However, customer activity declined last year as cost of living pressures rose and volatility eased.
As a result, CMC swung to a loss in its half-year results with chief Lord Cruddas lamenting the “subdued market conditions.” Its shares lost around 50 per cent last year.
Despite posting a 44 per cent drop in profit in its half-year results, Plus500 shares fared better as it pushed forward with international expansion plans and offered investors hefty rewards.
Reflecting the downturn, fellow FTSE-listed trading firm IG Group revealed in October that it was slashing 10 per cent of its workforce in a cost-cutting drive.
But markets turned a corner at the end of 2023, fuelled by bets that interest rates would soon start to fall and traders are starting to take notice.
A survey from Hargreaves Lansdown revealed investor confidence bounced in December, helping to boost activity on trading platforms.

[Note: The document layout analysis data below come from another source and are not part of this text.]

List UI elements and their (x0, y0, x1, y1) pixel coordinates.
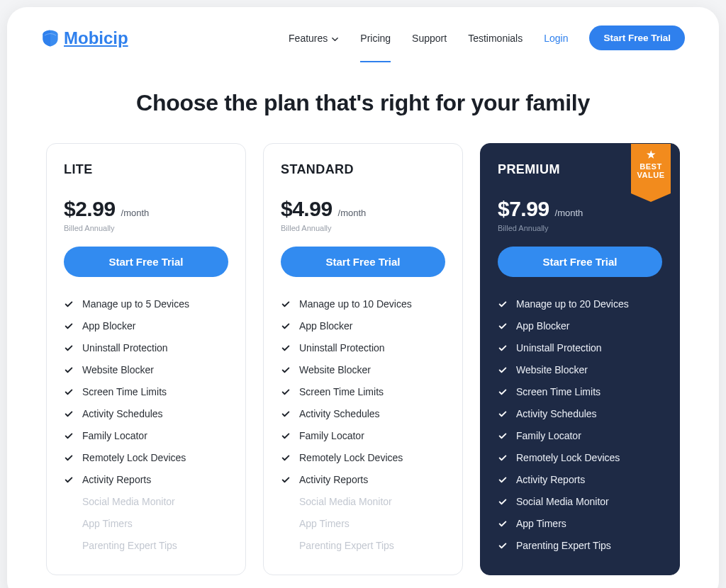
nav-testimonials[interactable]: Testimonials (468, 28, 523, 48)
nav-pricing-label: Pricing (360, 33, 391, 44)
feature-label: App Timers (299, 518, 350, 529)
feature-label: Manage up to 5 Devices (82, 298, 189, 310)
feature-item: App Blocker (64, 315, 228, 337)
feature-list: Manage up to 5 DevicesApp BlockerUninsta… (64, 293, 228, 556)
check-icon (498, 519, 508, 528)
check-icon (498, 453, 508, 463)
feature-item: Website Blocker (64, 358, 228, 380)
check-icon (498, 475, 508, 485)
plan-cta-button[interactable]: Start Free Trial (498, 247, 662, 277)
header-cta-label: Start Free Trial (603, 33, 671, 43)
feature-item: Uninstall Protection (498, 337, 662, 358)
brand-logo[interactable]: Mobicip (41, 28, 128, 48)
nav-pricing[interactable]: Pricing (360, 28, 391, 48)
feature-label: Uninstall Protection (516, 342, 602, 354)
plan-cta-label: Start Free Trial (325, 256, 400, 268)
feature-item: Manage up to 20 Devices (498, 293, 662, 315)
feature-item: Social Media Monitor (64, 490, 228, 512)
feature-item: Website Blocker (281, 358, 445, 380)
feature-label: Parenting Expert Tips (516, 540, 611, 551)
feature-label: Remotely Lock Devices (82, 452, 186, 463)
feature-label: Website Blocker (299, 364, 371, 375)
feature-item: Uninstall Protection (64, 337, 228, 358)
check-icon (498, 497, 508, 507)
nav-features[interactable]: Features (289, 28, 339, 48)
check-icon (498, 321, 508, 331)
plan-name: STANDARD (281, 162, 445, 177)
feature-list: Manage up to 10 DevicesApp BlockerUninst… (281, 293, 445, 556)
feature-item: Website Blocker (498, 358, 662, 380)
billed-note: Billed Annually (64, 224, 228, 232)
feature-label: Uninstall Protection (299, 342, 385, 354)
feature-item: Family Locator (64, 424, 228, 446)
feature-label: Activity Reports (82, 474, 151, 485)
chevron-down-icon (331, 34, 339, 42)
feature-label: Website Blocker (516, 364, 588, 375)
feature-item: Remotely Lock Devices (281, 446, 445, 468)
check-icon (281, 431, 291, 441)
check-icon (64, 431, 74, 441)
nav-login[interactable]: Login (544, 28, 568, 48)
check-icon (64, 365, 74, 375)
feature-label: Activity Schedules (516, 408, 597, 419)
header-cta-button[interactable]: Start Free Trial (589, 26, 685, 50)
feature-item: Parenting Expert Tips (64, 534, 228, 556)
feature-label: Uninstall Protection (82, 342, 168, 354)
main-nav: Features Pricing Support Testimonials Lo… (289, 26, 685, 50)
plan-premium: ★BESTVALUEPREMIUM$7.99/monthBilled Annua… (480, 143, 680, 575)
feature-item: Remotely Lock Devices (498, 446, 662, 468)
price-row: $4.99/month (281, 197, 445, 221)
plan-cta-button[interactable]: Start Free Trial (281, 247, 445, 277)
star-icon: ★ (631, 149, 671, 159)
feature-label: Social Media Monitor (516, 496, 609, 507)
page-frame: Mobicip Features Pricing Support Testimo… (7, 7, 719, 588)
feature-item: App Timers (64, 512, 228, 534)
feature-label: App Blocker (299, 320, 352, 332)
feature-item: Manage up to 5 Devices (64, 293, 228, 315)
feature-item: Screen Time Limits (64, 380, 228, 402)
brand-logo-icon (41, 29, 60, 47)
check-icon (498, 387, 508, 397)
feature-item: Manage up to 10 Devices (281, 293, 445, 315)
check-icon (64, 475, 74, 485)
feature-label: Activity Schedules (82, 408, 163, 419)
feature-label: Manage up to 20 Devices (516, 298, 629, 310)
check-icon (64, 409, 74, 419)
nav-support[interactable]: Support (412, 28, 447, 48)
feature-item: Activity Schedules (498, 402, 662, 424)
feature-label: Screen Time Limits (299, 386, 384, 397)
check-icon (498, 409, 508, 419)
plan-cta-button[interactable]: Start Free Trial (64, 247, 228, 277)
feature-label: App Blocker (82, 320, 135, 332)
check-icon (281, 321, 291, 331)
feature-label: App Timers (516, 518, 566, 529)
check-icon (281, 409, 291, 419)
price-period: /month (555, 208, 583, 218)
feature-item: Activity Reports (498, 468, 662, 490)
check-icon (281, 475, 291, 485)
price-row: $2.99/month (64, 197, 228, 221)
badge-line1: BEST (631, 162, 671, 171)
feature-label: Manage up to 10 Devices (299, 298, 412, 310)
check-icon (498, 365, 508, 375)
feature-item: Activity Reports (64, 468, 228, 490)
feature-item: Remotely Lock Devices (64, 446, 228, 468)
site-header: Mobicip Features Pricing Support Testimo… (41, 21, 685, 60)
check-icon (498, 343, 508, 353)
plan-lite: LITE$2.99/monthBilled AnnuallyStart Free… (46, 143, 246, 575)
feature-item: Social Media Monitor (281, 490, 445, 512)
feature-item: Uninstall Protection (281, 337, 445, 358)
feature-item: Activity Schedules (64, 402, 228, 424)
feature-item: App Timers (498, 512, 662, 534)
plan-cta-label: Start Free Trial (108, 256, 183, 268)
feature-item: Parenting Expert Tips (498, 534, 662, 556)
price-period: /month (121, 208, 150, 218)
check-icon (64, 299, 74, 309)
feature-item: App Timers (281, 512, 445, 534)
brand-name: Mobicip (64, 28, 128, 48)
plan-name: LITE (64, 162, 228, 177)
feature-label: Screen Time Limits (82, 386, 167, 397)
feature-item: Screen Time Limits (498, 380, 662, 402)
feature-item: App Blocker (281, 315, 445, 337)
feature-item: Activity Schedules (281, 402, 445, 424)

Emma Wall, head of investment analysts at Hargreaves Lansdown, noted that investors “played the momentum trade” by buying into rallying markets.
The question now is whether the pick-up in activity in the final three months of December is a sign of things to come.
“Looking into 24, there are some glimmers of optimism – things like when do interest rates start to reduce, a fairly significant number of elections in major economies – all these things are potential catalysts to stimulate activity,” Duncan told City A.M.
But he warned that trading platforms are characterised by “an inherent lack of visibility with regards to activity levels.”